Below are entries; work out how many of their lines hold "Запташвили", giving only that number.

[[ ENTRIES SHOWN, beginning ]]

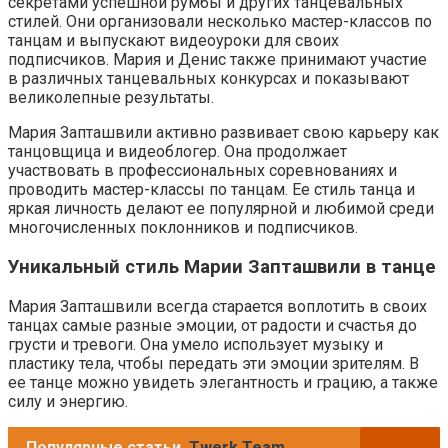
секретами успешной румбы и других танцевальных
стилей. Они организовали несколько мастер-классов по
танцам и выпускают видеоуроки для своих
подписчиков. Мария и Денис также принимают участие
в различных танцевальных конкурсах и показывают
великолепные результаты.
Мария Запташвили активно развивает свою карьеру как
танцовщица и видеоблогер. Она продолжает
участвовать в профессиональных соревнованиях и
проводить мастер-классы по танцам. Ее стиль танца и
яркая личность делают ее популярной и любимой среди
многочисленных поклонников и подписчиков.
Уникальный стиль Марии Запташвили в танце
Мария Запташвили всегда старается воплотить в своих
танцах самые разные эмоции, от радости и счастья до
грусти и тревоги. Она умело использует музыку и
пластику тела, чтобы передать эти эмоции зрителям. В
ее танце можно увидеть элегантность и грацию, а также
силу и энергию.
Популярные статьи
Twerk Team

[[ ENTRIES SHOWN, end ]]
[[ ENTRIES SHOWN, beginning ]]

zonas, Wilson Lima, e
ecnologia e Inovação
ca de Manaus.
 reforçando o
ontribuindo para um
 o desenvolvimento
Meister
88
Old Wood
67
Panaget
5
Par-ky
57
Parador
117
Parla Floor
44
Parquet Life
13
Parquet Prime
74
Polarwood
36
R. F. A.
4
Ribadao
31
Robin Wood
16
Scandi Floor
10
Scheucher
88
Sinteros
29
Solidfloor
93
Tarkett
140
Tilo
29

[[ ENTRIES SHOWN, end ]]

TASK OUTPUT —
3